Bush may shift more towards House’s immigration proposal

The New York Times reported that the White House may be willing to back off from the Senate bill, and support a bill which focuses on enforcement and moves onto a guest worker program in a few years. If he does that, the Senate’s reaction will be important to watch for — especially the Senate Democrats, whose support may be essential to get any bill passed in the Senate. Delaying a guest worker program is bad news for illegal immigrants and businesses, both of whom are subject to more aggressive law enforcement.
The Times reports:

Republicans both inside and outside the White House say Mr.
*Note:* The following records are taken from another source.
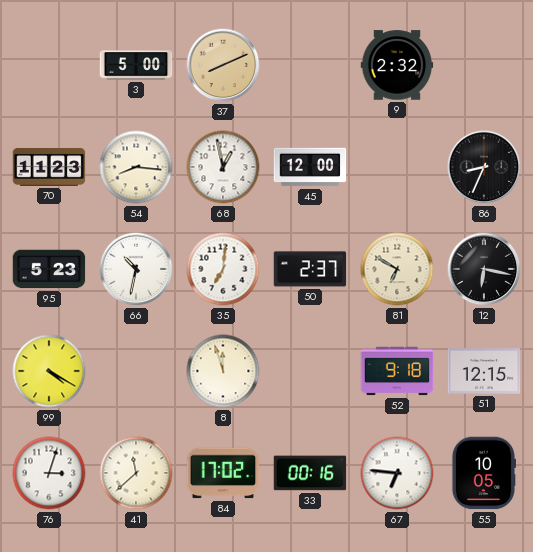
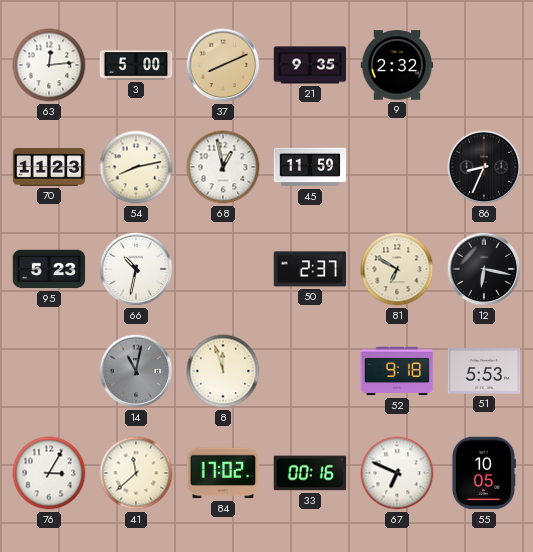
63: none -> 12:14
21: none -> 9:35
54: 8:16 -> 8:13
45: 12:00 -> 11:59
35: 7:01 -> none
99: 4:20 -> none
14: none -> 11:02
51: 12:15 -> 5:53
76: 3:03 -> 3:05
67: 6:46 -> 6:49
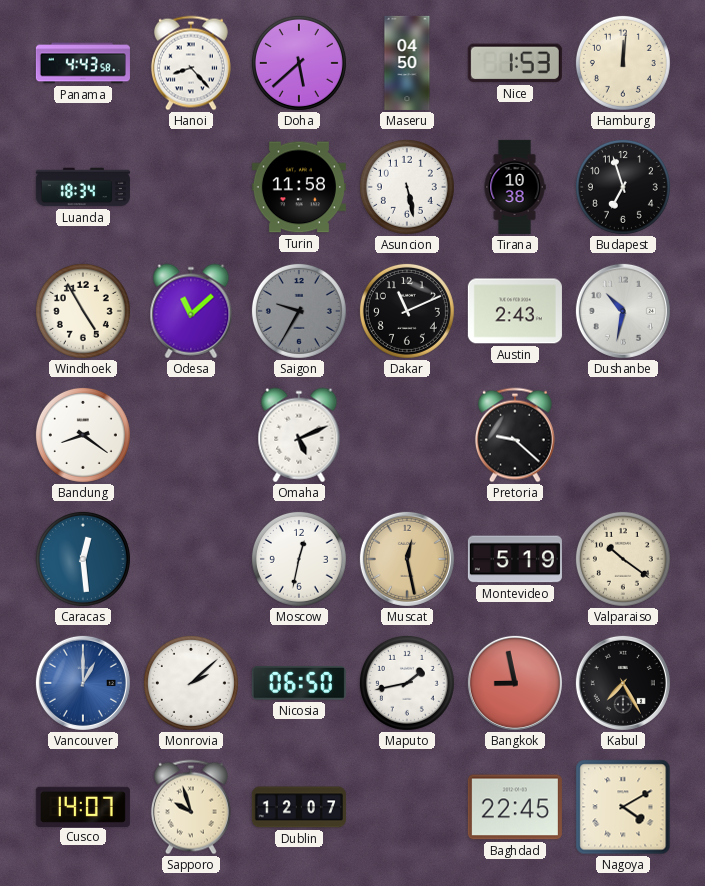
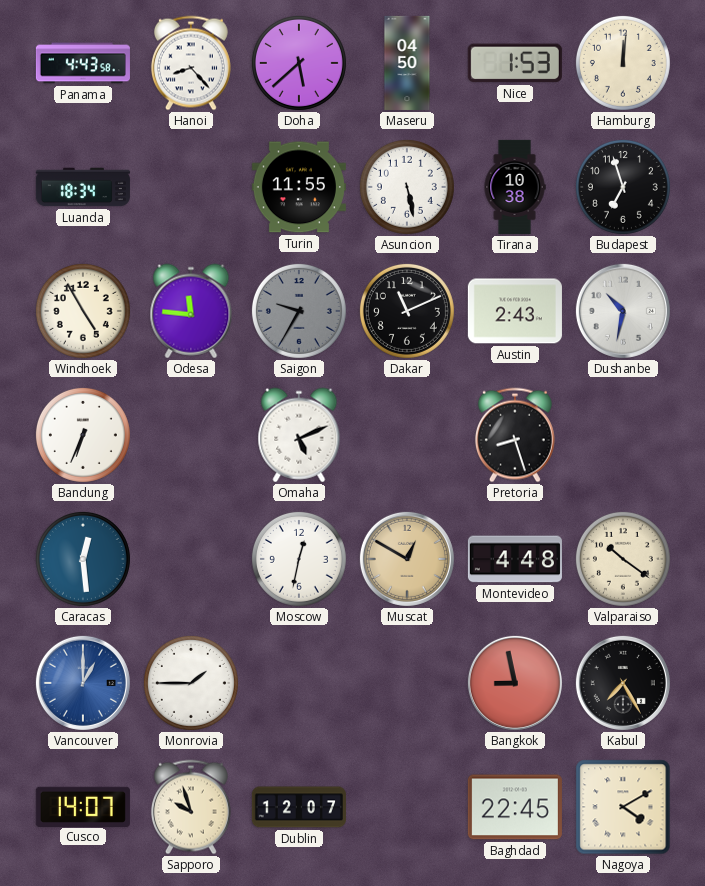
Turin: 11:58 -> 11:55
Odesa: 11:08 -> 11:46
Bandung: 8:21 -> 6:34
Pretoria: 9:22 -> 8:27
Muscat: 12:28 -> 12:50
Montevideo: 5:19 -> 4:48
Monrovia: 2:08 -> 1:45
Nicosia: 06:50 -> none
Maputo: 1:43 -> none
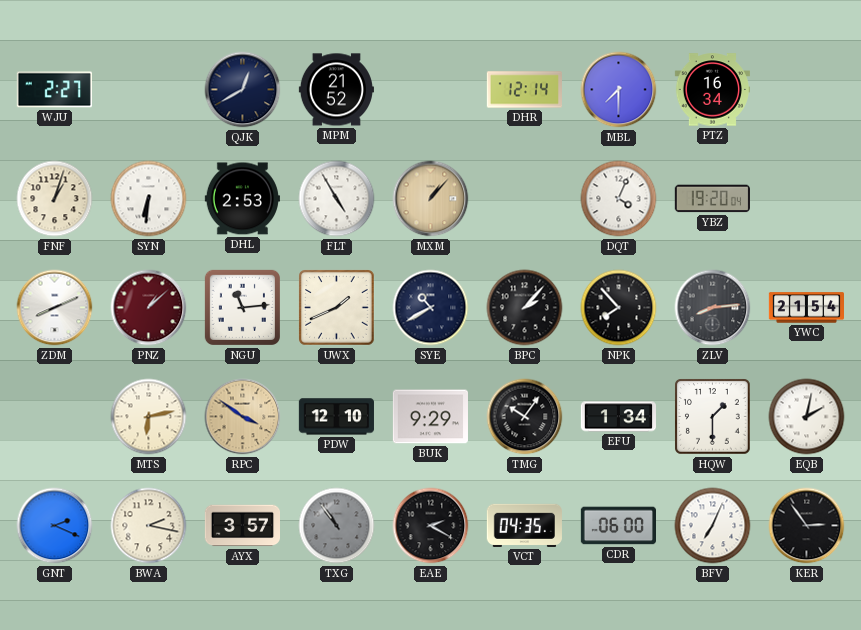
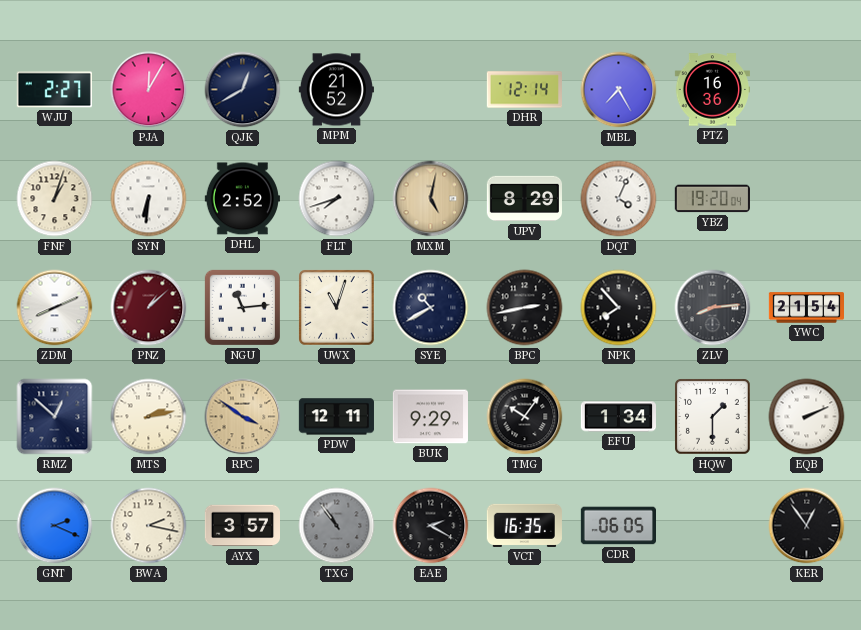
PJA: none -> 12:05
MBL: 7:30 -> 7:25
PTZ: 16:34 -> 16:36
DHL: 2:53 -> 2:52
FLT: 4:55 -> 7:42
MXM: 1:07 -> 5:02
UPV: none -> 8:29
UWX: 1:41 -> 11:03
BPC: 2:07 -> 2:43
RMZ: none -> 12:52
MTS: 6:13 -> 2:13
PDW: 12:10 -> 12:11
EQB: 2:02 -> 2:11
VCT: 04:35 -> 16:35
CDR: 06:00 -> 06:05
BFV: 7:04 -> none
KER: 2:54 -> 12:54
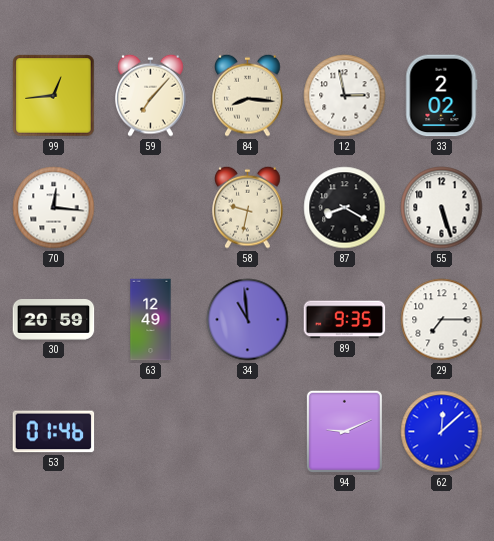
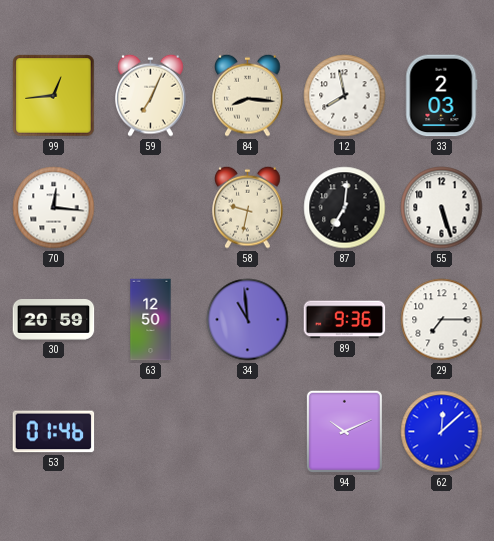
59: 7:07 -> 7:04
12: 2:58 -> 7:58
33: 2:02 -> 2:03
87: 8:20 -> 7:01
63: 12:49 -> 12:50
89: 9:35 -> 9:36
94: 9:11 -> 10:11
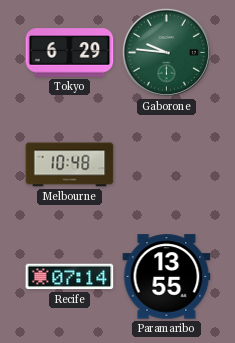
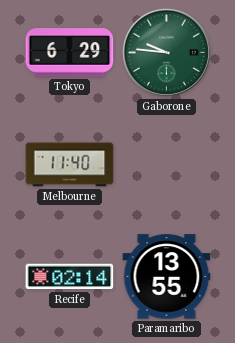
Melbourne: 10:48 -> 11:40
Recife: 07:14 -> 02:14
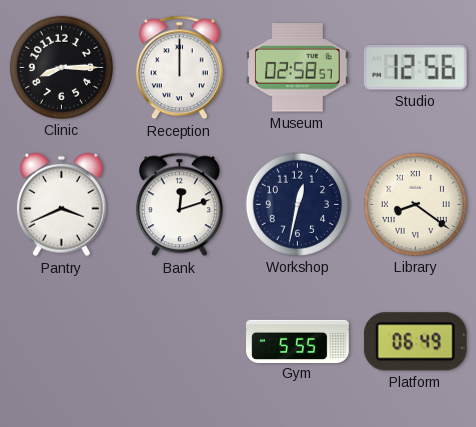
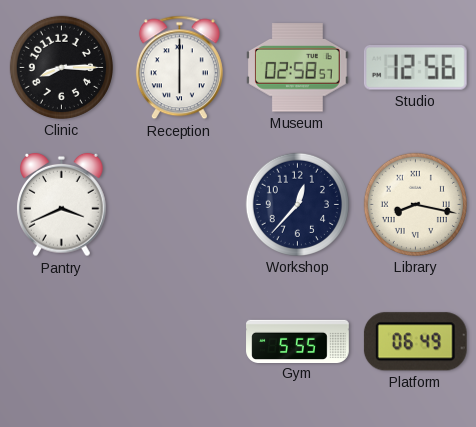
Reception: 12:00 -> 6:00
Bank: 12:12 -> none
Workshop: 12:32 -> 12:37
Library: 8:21 -> 8:17
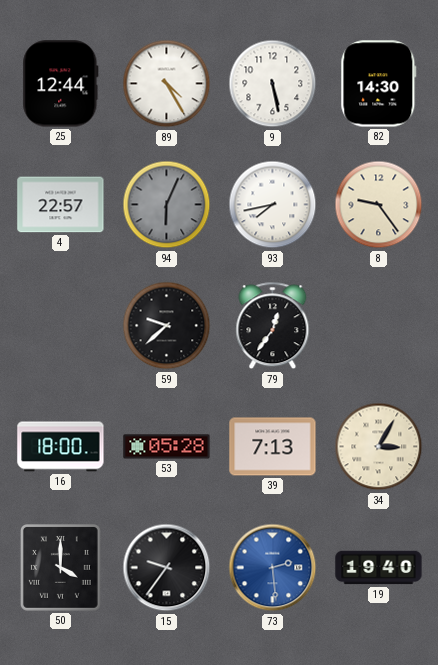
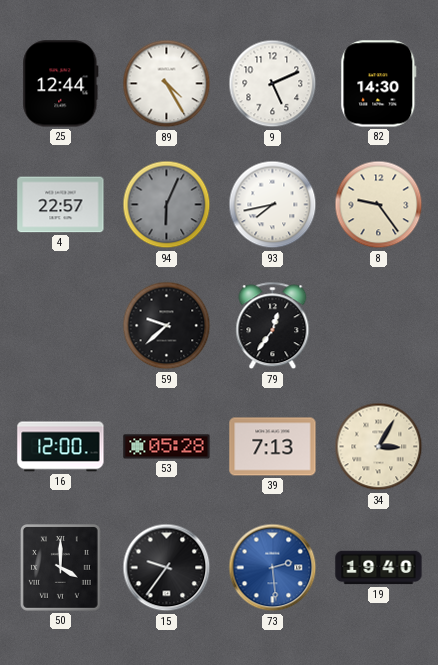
9: 5:28 -> 5:11
16: 18:00 -> 12:00
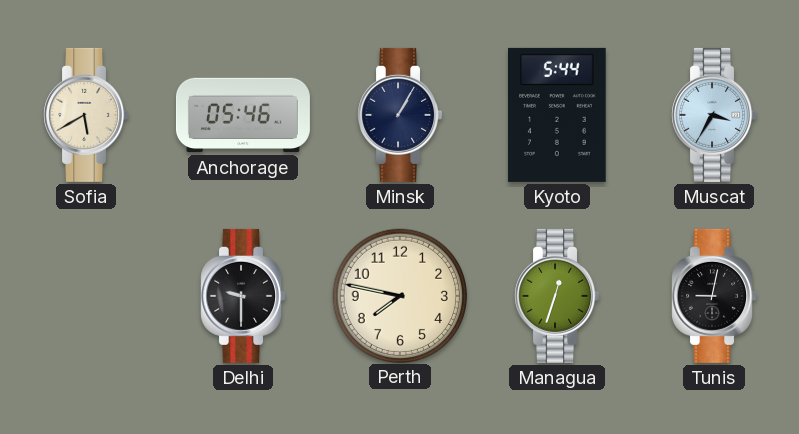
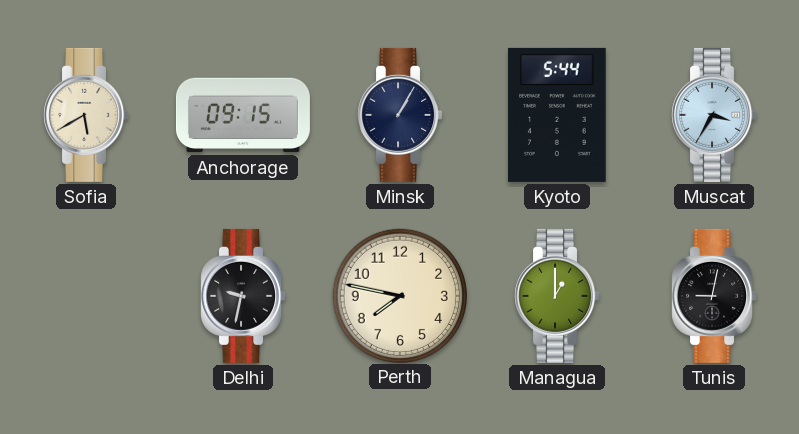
Anchorage: 05:46 -> 09:15
Delhi: 9:30 -> 9:32
Managua: 12:33 -> 1:00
Bush, who has long insisted on comprehensive reform, is now open to a so-called enforcement-first approach that would put new border security programs in place before creating a guest worker program or path to citizenship for people living in the United States illegally.

“He thinks that this notion that you can have triggers is something we should take a close look at, and we are,” said Candi Wolff, the White House director of legislative affairs, referring to the idea that guest worker and citizenship programs would be triggered when specific border security goals had been met, a process that could take two years.

The Times summarizes a plan identified with Indiana Republican Congressman Mike Pence:

In a sign of that willingness, the White House last week invited a leading conservative proponent of an enforcement-first bill, Representative Mike Pence, Republican of Indiana, to present his ideas to Mr. Bush and Vice President Dick Cheney in the Oval Office. Mr. Pence would require illegal immigrants — even those in the United States for decades — to leave the country briefly before returning, with proper documentation, to participate in a guest worker system. Private employment agencies would set up shop overseas to process applications; after six years in a guest worker program, an immigrant could apply for citizenship.